The cover of Middle America promises that “the Third Revolution continues.” And when the book picks up the story five years after Third Revolution, Idaho, North and South Dakota, and Wyoming have already joined Montana to form the Confederation of Middle American States. Here, free markets rule. There are no income or corporate taxes, no government entitlements, and there’s no state oversight of business. There are no victimless crimes; gambling, prostitution, and recreational drug use are legal. The economies of the Confederation’s member states boom, while the U.S. continues its fall into increased deficit, debt, and high unemployment figures.

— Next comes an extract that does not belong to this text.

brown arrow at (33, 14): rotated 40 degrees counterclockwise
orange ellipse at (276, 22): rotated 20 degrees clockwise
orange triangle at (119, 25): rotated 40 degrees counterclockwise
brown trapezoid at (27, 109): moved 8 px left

When I launched into Middle America, I expected counterrevolution to lurk in every statist U.S. nook and cranny. I expected a rip-roaring struggle of liberty against power. But few authentic dangers lurk anywhere in this novel. Very little of importance actually occurs. We’re re-introduced to the “revolutionaries” we met in the first book, and even a few of the old villains. But they essentially run in place during Middle America’s 377 pages. Financial shenanigans are uncovered at Montana’s premier resort, and powers in Washington, D.C., seem to be involved. Ho-hum. There’s a surprisingly lightweight kidnapping story that fills about 80 pages. There’s even a very tight presidential race crammed into the finish, but I was unconvinced that its outcome, whatever it was, would have any real impact on the newly formed Confederation. At the end of the novel, things seem to be, well, status quo, just as they were on page one. Forces of statism may have been temporarily hindered, but the “revolution” hasn’t gained any real ground.

I like this series’ cast of characters. I even enjoyed spending some time with them again this past week. I just wish they’d had more to do. Middle America seems like a lackluster bridge between its predecessor and the third novel of a trilogy. I hope there are more exciting things to come in Anthony Lewis’ next book.